I Am Hydrogen: Really? Again? (The classic "Mike's Groove" is the triad of Mike's Song, Hydrogen (a blissful, phishy instrumental), and Weekapaug Groove. During the best part of Phish's career, this middle spot in Mike's Groove was a wild card: maybe you'd get Simple, or Swept Away>Steep, or Lawn Boy, or Walk Away>Tweezer>Glide, or The Horse>Silent in the Morning>Punch>McGrupp, but during reunion Phish you can pretty reliably count on Hydrogen.)
Weekapaug Groove: For me, this was kind of overshadowed by the Hartford Paug the week prior, which features some of Trey's most inspired whale-call playing yet—that's a topic for another time. (It's kind of insane that I'm writing about Great Woods instead of Hartford, two nights that were sort of a spiritual high-point of my life in music.)
Sneakin' Sally Though the Alley: Although this Robert Palmer cover dates back to the ur-Phish of 1985, Sneakin' Sally is emblematic of metamorphosis of Phish into dance music, and mostly connotes 1998. This was a rare instance (for me) of being thrilled merely by "getting" a desired song.

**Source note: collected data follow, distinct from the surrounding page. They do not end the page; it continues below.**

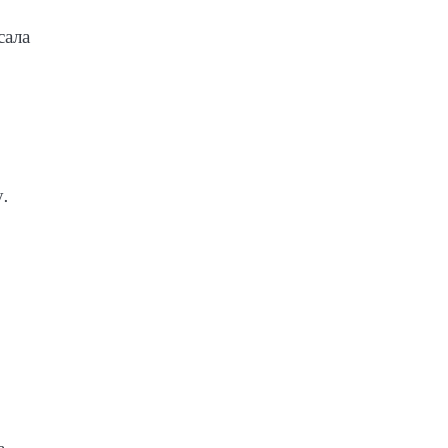
сала
.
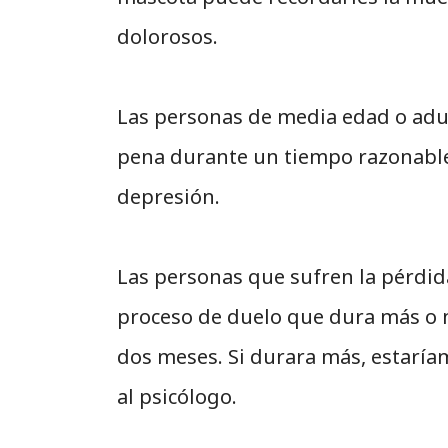
dolorosos.
Las personas de media edad o adult
pena durante un tiempo razonable
depresión.
Las personas que sufren la pérdid
proceso de duelo que dura más o 
dos meses. Si durara más, estaríam
al psicólogo.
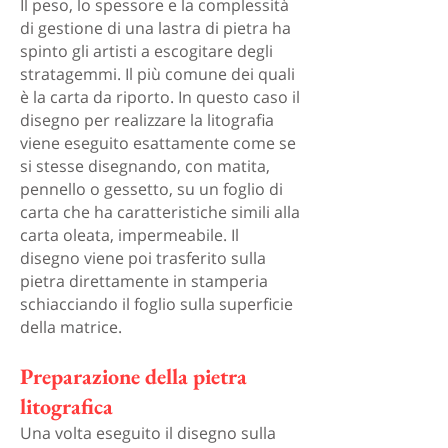
Il peso, lo spessore e la complessità
di gestione di una lastra di pietra ha
spinto gli artisti a escogitare degli
stratagemmi. Il più comune dei quali
è la carta da riporto. In questo caso il
disegno per realizzare la litografia
viene eseguito esattamente come se
si stesse disegnando, con matita,
pennello o gessetto, su un foglio di
carta che ha caratteristiche simili alla
carta oleata, impermeabile. Il
disegno viene poi trasferito sulla
pietra direttamente in stamperia
schiacciando il foglio sulla superficie
della matrice.
Preparazione della pietra
litografica
Una volta eseguito il disegno sulla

A few nights before, Wally and his metallurgist friend Mike had been singing the refrain over the Tweezer jam, so this felt like a confirmation of something that was in the air. The groove was thick. Apparently Trey cut off the jam early—so said critics the next morning—but at the time I felt like Trey was perfectly tracking the energy of the room. This has been a common criticism the whole tour: Trey has been killing jams right as they promise to break through into something big, either out of fear of the unknown, or in order to move ahead with an artificially planned setlist. A third option: playing high-energy songs in the 8-12 minute range is exactly what Trey wants to do. This is how Phish built their audience. By the late 90s, Phish had enough of a permanent following that they could afford to spend 30 minutes on monotonic funk, aimless ambient plinking, or heavily effected modal suicide-by-shredding. But in 2010, Phish has a much smaller built-in constituency; they need to prove, night after night, that they are the best rock band in the world. And if they leave their audience desperately wanting more, that should be a mark of success for a band that's just played a three-hour concert.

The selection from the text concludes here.